• **What the exercise asks**: Using the records below, copy exactly the part that opens with the line holding "parole des IF, qui" and closes with the line holding "columna de Karanday, conectada de forma", minus the pictures.

• **Recorded information**:
Start of Block
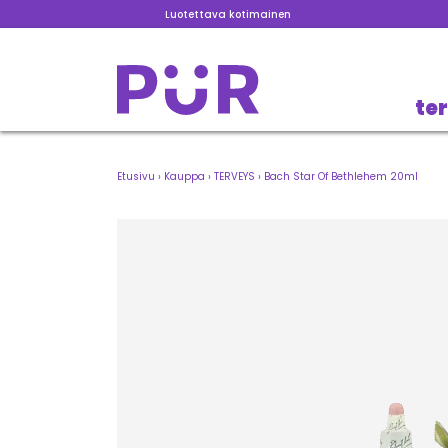
Luotettava kotimainen
te
Etusivu
›
Kauppa
›
TERVEYS
›
Bach Star Of Bethlehem 20ml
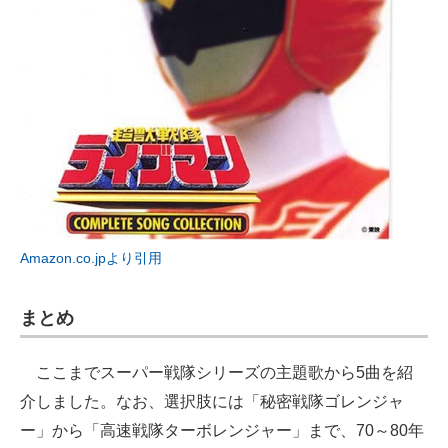
Amazon.co.jpより引用
まとめ
ここまでスーパー戦隊シリーズの主題歌から5曲を紹
介しました。なお、選択肢には「秘密戦隊ゴレンジャ
ー」から「高速戦隊ターボレンジャー」まで、70～80年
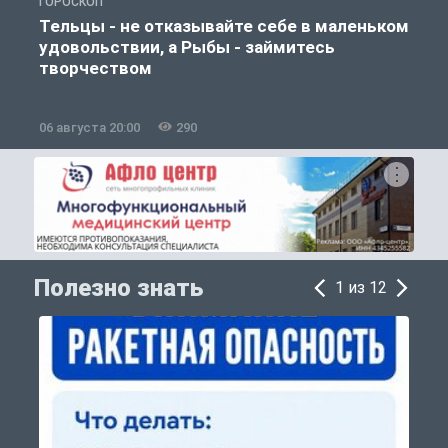
ГОРОСКОП
О
Тельцы - не отказывайте себе в маленьком
удовольствии, а Рыбы - займитесь
творчеством
06 августа 20:00
290
0
Полезно знать
1 из 12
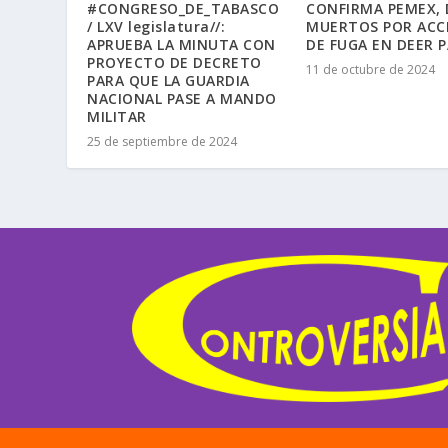
#CONGRESO_DE_TABASCO
CONFIRMA PEMEX,
/ LXV legislatura//:
MUERTOS POR ACC
APRUEBA LA MINUTA CON
DE FUGA EN DEER 
PROYECTO DE DECRETO
11 de octubre de 2024
PARA QUE LA GUARDIA
NACIONAL PASE A MANDO
MILITAR
25 de septiembre de 2024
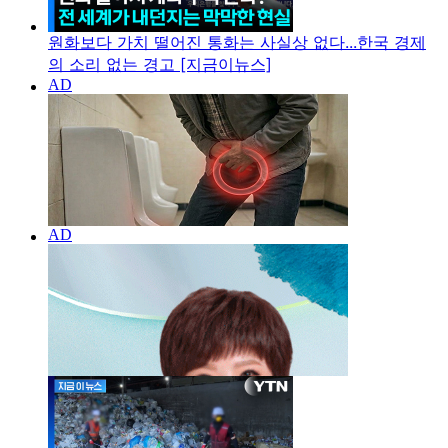
원화보다 가치 떨어진 통화는 사실상 없다...한국 경제
의 소리 없는 경고 [지금이뉴스]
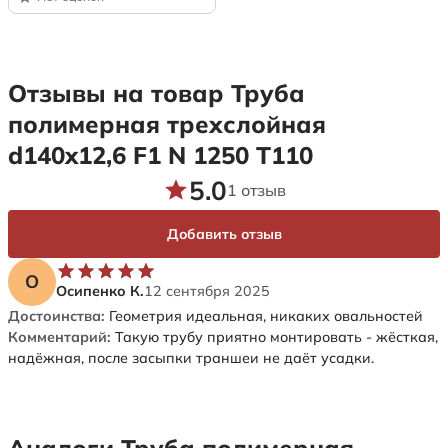
Отзывы на товар Труба
полимерная трехслойная
d140x12,6 F1 N 1250 Т110
5.0
1 отзыв
Добавить отзыв
О
Осипенко К.
12 сентября 2025
Достоинства:
Геометрия идеальная, никаких овальностей
Комментарий:
Такую трубу приятно монтировать - жёсткая,
надёжная, после засыпки траншеи не даёт усадки.
Аналоги Труба полимерная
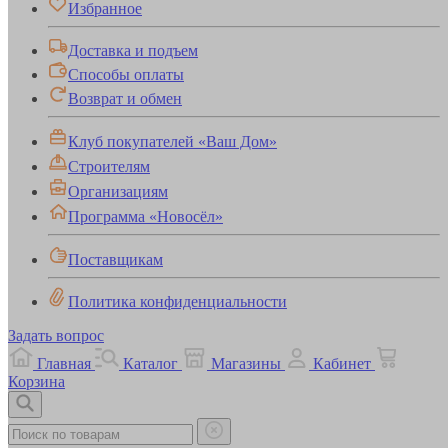
Избранное
Доставка и подъем
Способы оплаты
Возврат и обмен
Клуб покупателей «Ваш Дом»
Строителям
Организациям
Программа «Новосёл»
Поставщикам
Политика конфиденциальности
Задать вопрос
Главная
Каталог
Магазины
Кабинет
Корзина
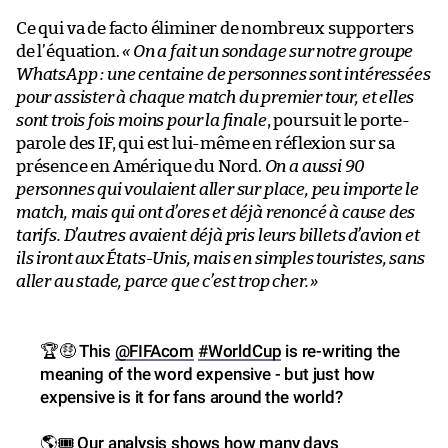
Ce qui va de facto éliminer de nombreux supporters
de l’équation.
« On a fait un sondage sur notre groupe
WhatsApp : une centaine de personnes sont intéressées
pour assister à chaque match du premier tour, et elles
sont trois fois moins pour la finale
, poursuit le porte-
parole des IF, qui est lui-même en réflexion sur sa
présence en Amérique du Nord.
On a aussi 90
personnes qui voulaient aller sur place, peu importe le
match, mais qui ont d’ores et déjà renoncé à cause des
tarifs. D’autres avaient déjà pris leurs billets d’avion et
ils iront aux États-Unis, mais en simples touristes, sans
aller au stade, parce que c’est trop cher.
»
🏆🤑 This
@FIFAcom
#WorldCup
is re-writing the
meaning of the word expensive - but just how
expensive is it for fans around the world?
🌎🎟️ Our analysis shows how many days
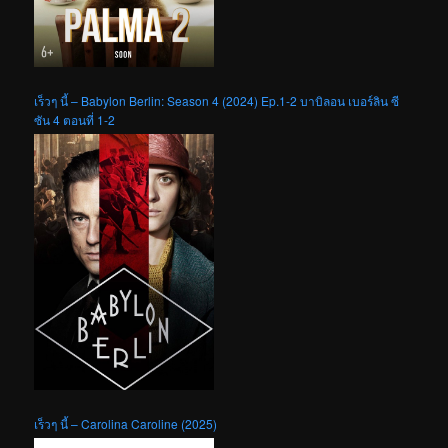
เร็วๆ นี้ – Babylon Berlin: Season 4 (2024) Ep.1-2 บาบิลอน เบอร์ลิน ซี
ซัน 4 ตอนที่ 1-2
เร็วๆ นี้ – Carolina Caroline (2025)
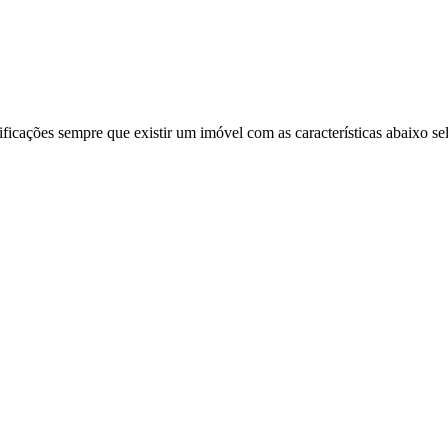
ificações sempre que existir um imóvel com as características abaixo se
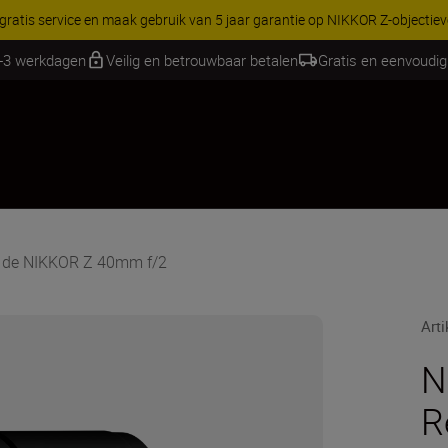
G OP ACCESSOIRES | Bespaar 15% op geselecteerde accessoires, maak 
1-3 werkdagen
Veilig en betrouwbaar betalen
Gratis en eenvoudig
 de NIKKOR Z 40mm f/2
Art
N
R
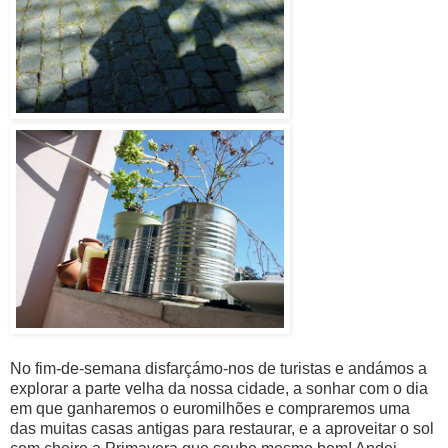
No fim-de-semana disfarçámo-nos de turistas e andámos a
explorar a parte velha da nossa cidade, a sonhar com o dia
em que ganharemos o euromilhões e compraremos uma
das muitas casas antigas para restaurar, e a aproveitar o sol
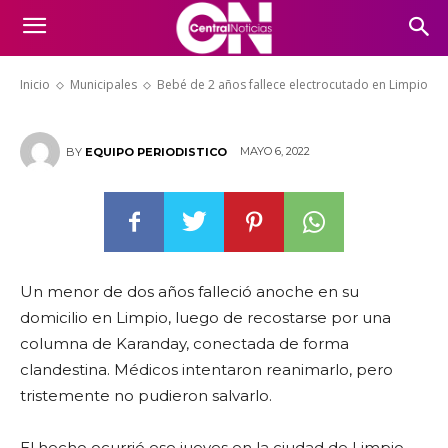
Bebé de 2 años fallece
electrocutado en Limpio
Inicio
Municipales
Bebé de 2 años fallece electrocutado en Limpio
MAYO 6, 2022
BY
EQUIPO PERIODISTICO
Un menor de dos años falleció anoche en su
domicilio en Limpio, luego de recostarse por una
columna de Karanday, conectada de forma
clandestina. Médicos intentaron reanimarlo, pero
tristemente no pudieron salvarlo.
El hecho ocurrió ese jueves en la ciudad de Limpio,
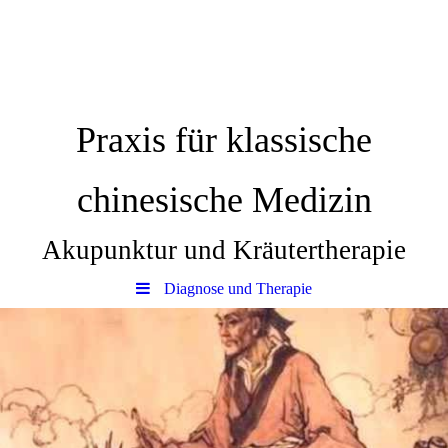
Praxis für klassische
chinesische Medizin
Akupunktur und Kräutertherapie
Diagnose und Therapie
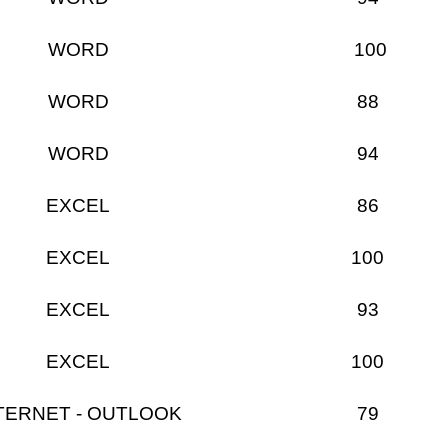
WORD
100
WORD
88
WORD
94
EXCEL
86
EXCEL
100
EXCEL
93
EXCEL
100
TERNET - OUTLOOK
79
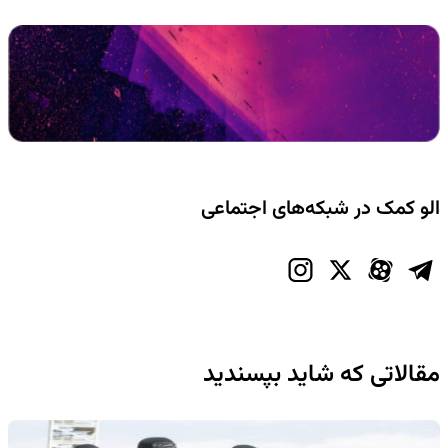
الو کمک در شبکه‌های اجتماعی
مقالاتی که شاید بپسندید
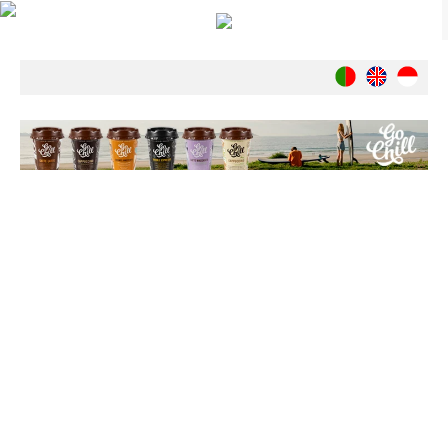
Notícias
Nacionais
Internacionais
Ambiente
Exclusivos
História
INDÚSTRIA
Nacional
Internacional
Exclusivos
Agenda de Eventos
Crónicas
Câmaras & Report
End of Block
• **Your solution**:
parole des IF, qui est lui-même en réflexion sur sa
présence en Amérique du Nord.
On a aussi 90
personnes qui voulaient aller sur place, peu importe le
match, mais qui ont d’ores et déjà renoncé à cause des
tarifs. D’autres avaient déjà pris leurs billets d’avion et
ils iront aux États-Unis, mais en simples touristes, sans
aller au stade, parce que c’est trop cher.
»
🏆🤑 This
@FIFAcom
#WorldCup
is re-writing the
meaning of the word expensive - but just how
expensive is it for fans around the world?
🌎🎟️ Our analysis shows how many days
เร็วๆ นี้ – Babylon Berlin: Season 4 (2024) Ep.1-2 บาบิลอน เบอร์ลิน ซี
ซัน 4 ตอนที่ 1-2
เร็วๆ นี้ – Carolina Caroline (2025)
ificações sempre que existir um imóvel com as características abaixo se
G OP ACCESSOIRES | Bespaar 15% op geselecteerde accessoires, maak 
1-3 werkdagen
Veilig en betrouwbaar betalen
Gratis en eenvoudig
 de NIKKOR Z 40mm f/2
Art
N
R
No fim-de-semana disfarçámo-nos de turistas e andámos a
explorar a parte velha da nossa cidade, a sonhar com o dia
em que ganharemos o euromilhões e compraremos uma
das muitas casas antigas para restaurar, e a aproveitar o sol
Bebé de 2 años fallece
electrocutado en Limpio
Inicio
Municipales
Bebé de 2 años fallece electrocutado en Limpio
MAYO 6, 2022
BY
EQUIPO PERIODISTICO
Un menor de dos años falleció anoche en su
domicilio en Limpio, luego de recostarse por una
columna de Karanday, conectada de forma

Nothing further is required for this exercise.